O Motor Parou de Girar
O private equity sempre funcionou com uma lógica simples: captar recursos, investir em empresas, vender com lucro, devolver capital aos investidores e levantar um fundo maior. Esse ciclo virtuoso está travado. Em 2024, gestoras globais captaram US$ 584 bilhões em 952 fundos — uma retração de 26% em volume e 27% em quantidade. Para fundos de buyout especificamente, a contração foi ainda mais severa: apenas US$ 90 bilhões captados em 2025, queda de 40% ante o período anterior.
O problema não é falta de interesse institucional. Fundos de pensão, family offices e seguradoras mantêm alocações bilionárias em private markets. A questão é que o dinheiro não está retornando. Com períodos médios de detenção de ativos saltando de 5-6 anos pré-2021 para 7 anos em 2025, o ciclo se alongou demais. Investidores institucionais têm seus compromissos travados em estruturas que não liquidam. Sem devolução de capital, não há apetite para novos compromissos — o chamado "denominator effect" se agrava quando valuations privados permanecem esticados enquanto portfolios públicos corrigem.
A McKinsey calcula que saídas globais retraíram 30-40% em 2023, criando um backlog de ativos maduros aguardando janelas de liquidez. Paradoxalmente, 2025 entregou o segundo melhor ano histórico em saídas absolutas segundo a Bain, com buyouts e exits aproximando-se de níveis recordes. Como conciliar captação despencando com saídas recordes? A resposta está na composição: não são os mesmos fundos executando ambos os movimentos.
A Nova Arquitetura do Mercado
Quem está vendendo bem são gestoras maduras com portfolios vintages 2017-2019, finalmente encontrando compradores após janelas fechadas em 2022-2023. Mercados de IPO reabriram seletivamente — Índia, por exemplo, registrou atividade robusta — e compradores corporativos voltaram com balanços saudáveis e custo de capital normalizado. A EY reporta que 2025 teve retomada impulsionada especificamente por IPOs, melhora no financiamento de aquisições e apetite estratégico.

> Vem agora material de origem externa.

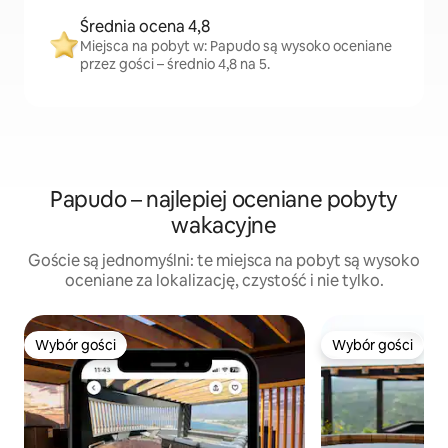
Średnia ocena 4,8
Miejsca na pobyt w: Papudo są wysoko oceniane
przez gości – średnio 4,8 na 5.
Papudo – najlepiej oceniane pobyty
wakacyjne
Goście są jednomyślni: te miejsca na pobyt są wysoko
oceniane za lokalizację, czystość i nie tylko.
Wybór gości
Wybór gości
Wybór gości
Wybór gości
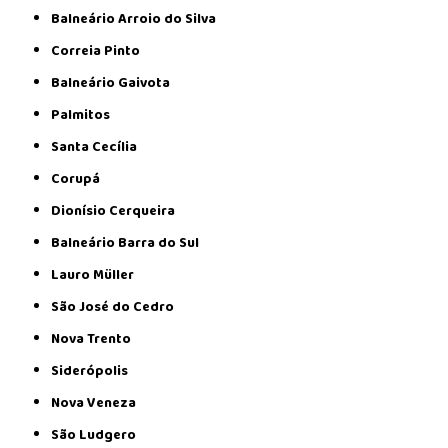
Balneário Arroio do Silva
Correia Pinto
Balneário Gaivota
Palmitos
Santa Cecília
Corupá
Dionísio Cerqueira
Balneário Barra do Sul
Lauro Müller
São José do Cedro
Nova Trento
Siderópolis
Nova Veneza
São Ludgero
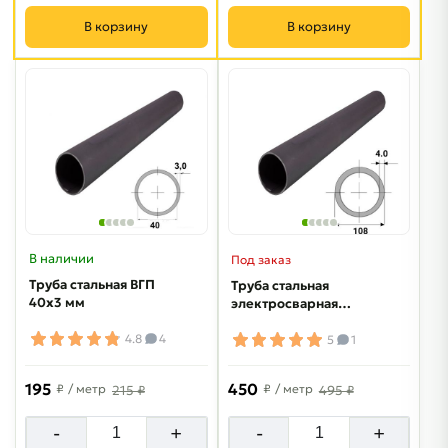
В корзину
В корзину
В наличии
Под заказ
Труба стальная ВГП
Труба стальная
40х3 мм
электросварная
108х4,0 мм
4.8
4
5
1
195
450
₽
/ метр
₽
/ метр
215 ₽
495 ₽
-
+
-
+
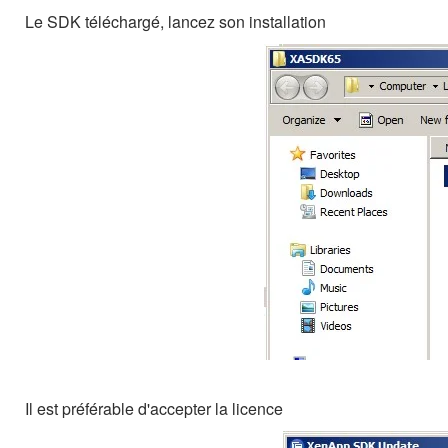
Le SDK téléchargé, lancez son installation
Il est préférable d'accepter la licence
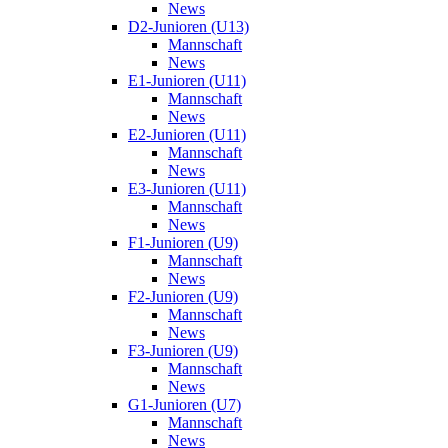
News
D2-Junioren (U13)
Mannschaft
News
E1-Junioren (U11)
Mannschaft
News
E2-Junioren (U11)
Mannschaft
News
E3-Junioren (U11)
Mannschaft
News
F1-Junioren (U9)
Mannschaft
News
F2-Junioren (U9)
Mannschaft
News
F3-Junioren (U9)
Mannschaft
News
G1-Junioren (U7)
Mannschaft
News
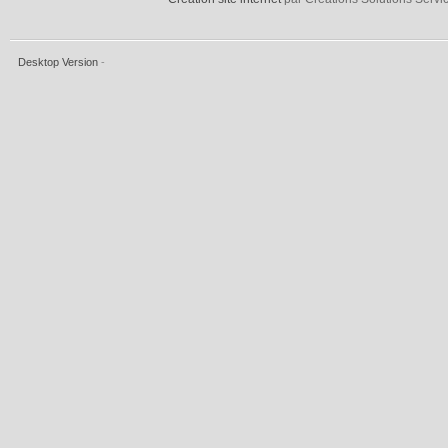
Desktop Version
-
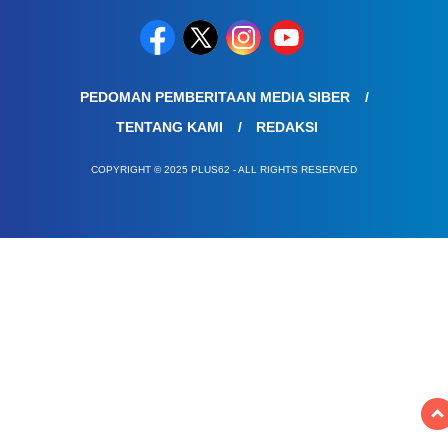
PEDOMAN PEMBERITAAN MEDIA SIBER
TENTANG KAMI
REDAKSI
COPYRIGHT © 2025 PLUS62 - ALL RIGHTS RESERVED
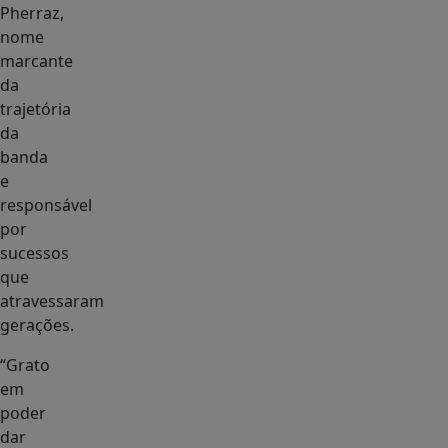
Pherraz,
nome
marcante
da
trajetória
da
banda
e
responsável
por
sucessos
que
atravessaram
gerações.
“Grato
em
poder
dar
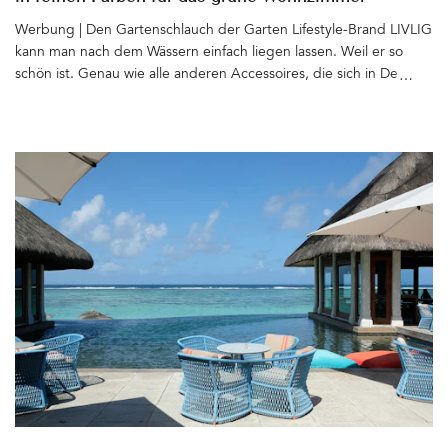
Werbung | Den Gartenschlauch der Garten Lifestyle-Brand LIVLIG
kann man nach dem Wässern einfach liegen lassen. Weil er so
schön ist. Genau wie alle anderen Accessoires, die sich in Design
und Farbe angenehm zurückhalten und perfekt in jedes Setting
passen. Ob Gentle Greige, Sandy Stone, Graceful Green oder
Authentic Anthracite – Es fällt schwer, sich für eine Farbe – oder
ein Produkt – zu entscheiden. Am liebsten mögen doch bitte
neben dem Gartenschlauch und dem Metalltopf auch alle
anderen feinen Dinge von LIVLIG im Garten ein neues Zuhause
finden. Es gibt passende Schlauchhalter und -trommeln,
Gießkannen, Pflanztöpfe, Gartenabfallsäcke und Kaminholzkörbe
aus Metall, die sich auch gut im Haus machen. Auch
Gartenhandschuhe, Scheren, Gartenduschen und ein mobiler
Wasserhahn für den (Pflanz)Tisch mit passender Schale gehören
zum LIVLIG-Sortiment. LIVLIG steht für Qualität, Funktionalität
und zeitloses Design. Die Materialien: Messing, Stahl und für die
in Deutschland hergestellen Schläuche PVC, das zu 65% aus
recyceltem Material aus Produktionsabfällen hergestellt wird.
Nachhaltige Freude an den Produkten ist garantiert. Die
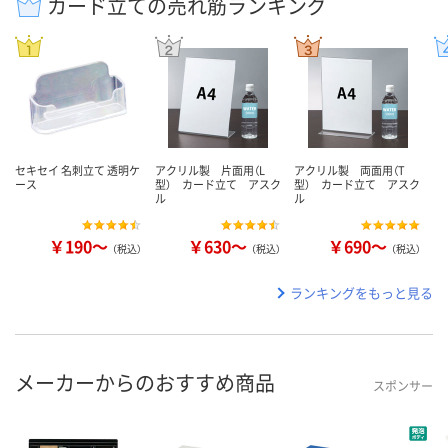
カード立ての売れ筋ランキング
セキセイ 名刺立て 透明ケ
アクリル製 片面用（L
アクリル製 両面用（T
ース
型） カード立て アスク
型） カード立て アスク
ル
ル
￥190～
￥630～
￥690～
（税込）
（税込）
（税込）
ランキングをもっと見る
メーカーからのおすすめ商品
スポンサー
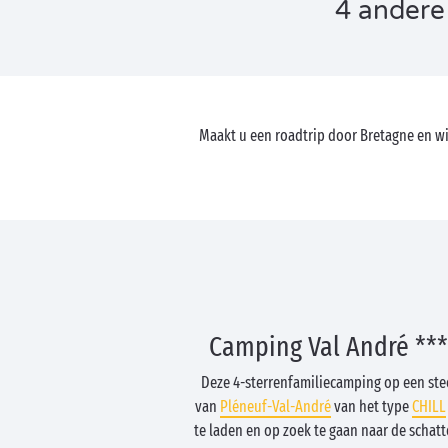
4 andere
Maakt u een roadtrip door Bretagne en wi
Camping Val André ***
Deze 4-sterrenfamiliecamping op een ste
van
Pléneuf-Val-André
van het type
CHILL
te laden en op zoek te gaan naar de schat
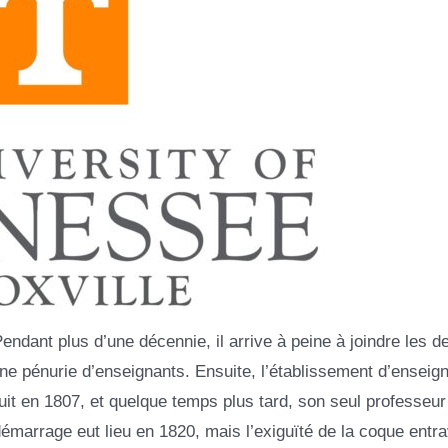
Pendant plus d’une décennie, il arrive à peine à joindre les d
une pénurie d’enseignants. Ensuite, l’établissement d’ensei
t en 1807, et quelque temps plus tard, son seul professeur
démarrage eut lieu en 1820, mais l’exiguïté de la coque entra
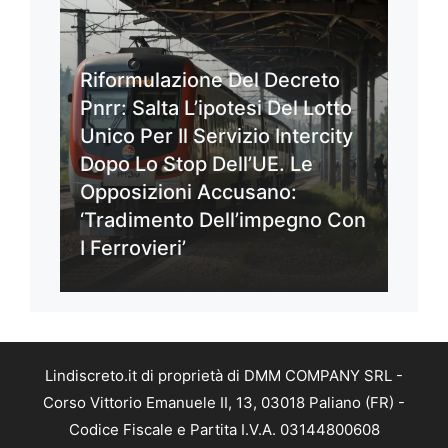
Riformulazione Del Decreto
Pnrr: Salta L’ipotesi Del Lotto
Unico Per Il Servizio Intercity
Dopo Lo Stop Dell’UE. Le
Opposizioni Accusano:
‘Tradimento Dell’impegno Con
I Ferrovieri’
Lindiscreto.it di proprietà di DMM COMPANY SRL -
Corso Vittorio Emanuele II, 13, 03018 Paliano (FR) -
Codice Fiscale e Partita I.V.A. 03144800608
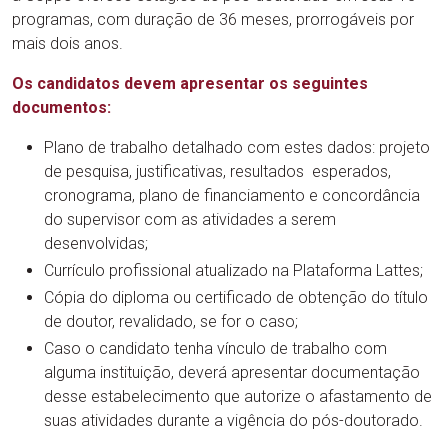
programas, com duração de 36 meses, prorrogáveis por
mais dois anos.
Os candidatos devem apresentar os seguintes
documentos:
Plano de trabalho detalhado com estes dados: projeto
de pesquisa, justificativas, resultados esperados,
cronograma, plano de financiamento e concordância
do supervisor com as atividades a serem
desenvolvidas;
Currículo profissional atualizado na Plataforma Lattes;
Cópia do diploma ou certificado de obtenção do título
de doutor, revalidado, se for o caso;
Caso o candidato tenha vínculo de trabalho com
alguma instituição, deverá apresentar documentação
desse estabelecimento que autorize o afastamento de
suas atividades durante a vigência do pós-doutorado.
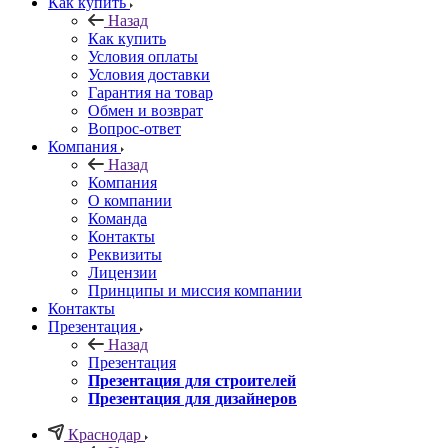
Как купить
Назад
Как купить
Условия оплаты
Условия доставки
Гарантия на товар
Обмен и возврат
Вопрос-ответ
Компания
Назад
Компания
О компании
Команда
Контакты
Реквизиты
Лицензии
Принципы и миссия компании
Контакты
Презентация
Назад
Презентация
Презентация для строителей
Презентация для дизайнеров
Краснодар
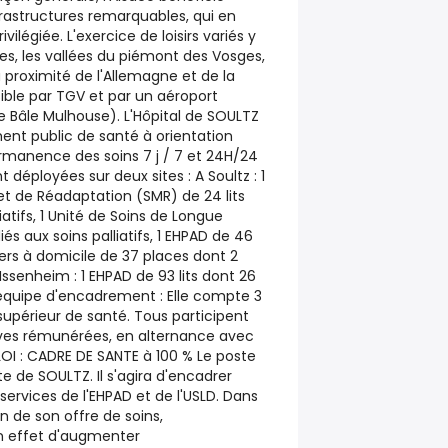
nfrastructures remarquables, qui en
vilégiée. L'exercice de loisirs variés y
ges, les vallées du piémont des Vosges,
a proximité de l'Allemagne et de la
sible par TGV et par un aéroport
de Bâle Mulhouse). L'Hôpital de SOULTZ
ent public de santé à orientation
ermanence des soins 7 j / 7 et 24H/24
nt déployées sur deux sites : A Soultz : 1
et de Réadaptation (SMR) de 24 lits
iatifs, 1 Unité de Soins de Longue
iés aux soins palliatifs, 1 EHPAD de 46
miers à domicile de 37 places dont 2
ssenheim : 1 EHPAD de 93 lits dont 26
'équipe d'encadrement : Elle compte 3
supérieur de santé. Tous participent
ives rémunérées, en alternance avec
OI : CADRE DE SANTE à 100 % Le poste
ite de SOULTZ. Il s'agira d'encadrer
ervices de l'EHPAD et de l'USLD. Dans
n de son offre de soins,
n effet d'augmenter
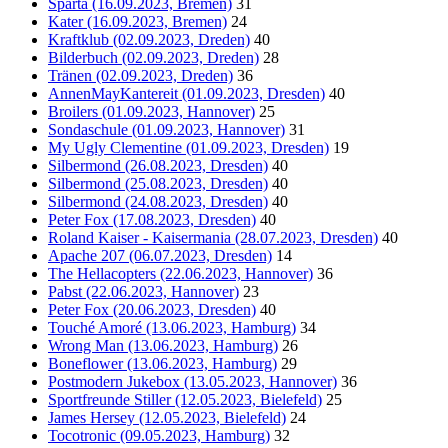
Sparta (16.09.2023, Bremen)
31
Kater (16.09.2023, Bremen)
24
Kraftklub (02.09.2023, Dreden)
40
Bilderbuch (02.09.2023, Dreden)
28
Tränen (02.09.2023, Dreden)
36
AnnenMayKantereit (01.09.2023, Dresden)
40
Broilers (01.09.2023, Hannover)
25
Sondaschule (01.09.2023, Hannover)
31
My Ugly Clementine (01.09.2023, Dresden)
19
Silbermond (26.08.2023, Dresden)
40
Silbermond (25.08.2023, Dresden)
40
Silbermond (24.08.2023, Dresden)
40
Peter Fox (17.08.2023, Dresden)
40
Roland Kaiser - Kaisermania (28.07.2023, Dresden)
40
Apache 207 (06.07.2023, Dresden)
14
The Hellacopters (22.06.2023, Hannover)
36
Pabst (22.06.2023, Hannover)
23
Peter Fox (20.06.2023, Dresden)
40
Touché Amoré (13.06.2023, Hamburg)
34
Wrong Man (13.06.2023, Hamburg)
26
Boneflower (13.06.2023, Hamburg)
29
Postmodern Jukebox (13.05.2023, Hannover)
36
Sportfreunde Stiller (12.05.2023, Bielefeld)
25
James Hersey (12.05.2023, Bielefeld)
24
Tocotronic (09.05.2023, Hamburg)
32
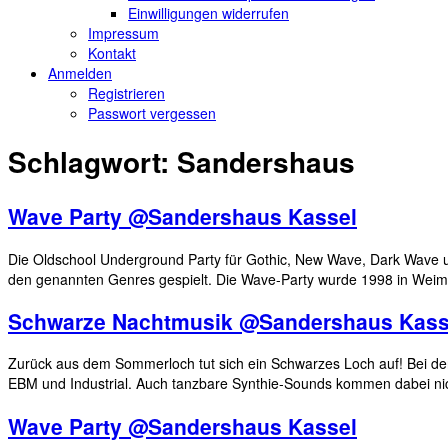
Einwilligungen widerrufen
Impressum
Kontakt
Anmelden
Registrieren
Passwort vergessen
Schlagwort:
Sandershaus
Wave Party @Sandershaus Kassel
Die Oldschool Underground Party für Gothic, New Wave, Dark Wave un
den genannten Genres gespielt. Die Wave-Party wurde 1998 in Weim
Schwarze Nachtmusik @Sandershaus Kass
Zurück aus dem Sommerloch tut sich ein Schwarzes Loch auf! Bei der
EBM und Industrial. Auch tanzbare Synthie-Sounds kommen dabei nic
Wave Party @Sandershaus Kassel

Mas quem está captando mal são gestoras mid-market e fundos novos. A concentração de capital em general partners estabelecidos acelerou. Em 2024, 33% dos fundos fecharam captação em até 18 meses, contra 25% em 2023 — ou seja, gestoras top-tier fecham rápido, enquanto as demais enfrentam roadshows que se arrastam por anos. Essa bifurcação é deliberada: limited partners estão fazendo flight to quality, concentrando cheques em relacionamentos comprovados e reduzindo número de gestoras em portfolio.
Fundos secundários, que deveriam providenciar liquidez alternativa, caíram 39% em 2024 para US$ 56,3 bilhões em apenas 37 fundos, ante US$ 92,4 bilhões em 2023. A única categoria que brilhou foram os continuation funds — estruturas onde gestoras compram de si mesmas com novo veículo, mantendo ativos por mais tempo. Esses fundos captaram US$ 36 bilhões em 2024, próximo ao recorde de 2021. Tradução: gestoras estão refinanciando posições ao invés de vendê-las, estendendo ainda mais o ciclo.
Europa Versus América: Divergência Regional
Enquanto buyouts americanos derreteram 40%, a Europa registrou crescimento de 4% na captação para US$ 338 bilhões em 2025. A explicação está em valuations relativas e expectativas de retorno. Múltiplos de entrada na Europa comprimidos pela incerteza geopolítica e fragilidade macroeconômica criaram oportunidades assimétricas. Fundos europeus captaram argumentando value investing em ativos de qualidade com desconto estrutural ante comparáveis americanos.
Adicionalmente, a Europa tem menos dry powder acumulado — capital comprometido mas não investido — criando escassez relativa que favorece captações novas. Nos Estados Unidos, gestoras sentam sobre montanhas de capital dos ciclos 2020-2021 que ainda não foi totalmente deployado. Com US$ 511,6 bilhões investidos globalmente em 2024 (alta de 7%), o backlog de dry powder global ainda supera US$ 2,5 trilhões segundo estimativas da Preqin. Investidores não têm incentivo para comprometer novo capital quando o antigo sequer foi chamado.
Brasil: Microcosmo do Dilema Global
O mercado brasileiro replica a dinâmica global com agravantes locais. Investimentos cresceram de R$ 13,3 bilhões em 72 transações em 2024 para R$ 15,9 bilhões em apenas 51 deals até o terceiro trimestre de 2025, segundo a Abvcap. A queda no número de transações com aumento de volume confirma a tendência: cheques maiores, concentração em menos ativos, seletividade extrema.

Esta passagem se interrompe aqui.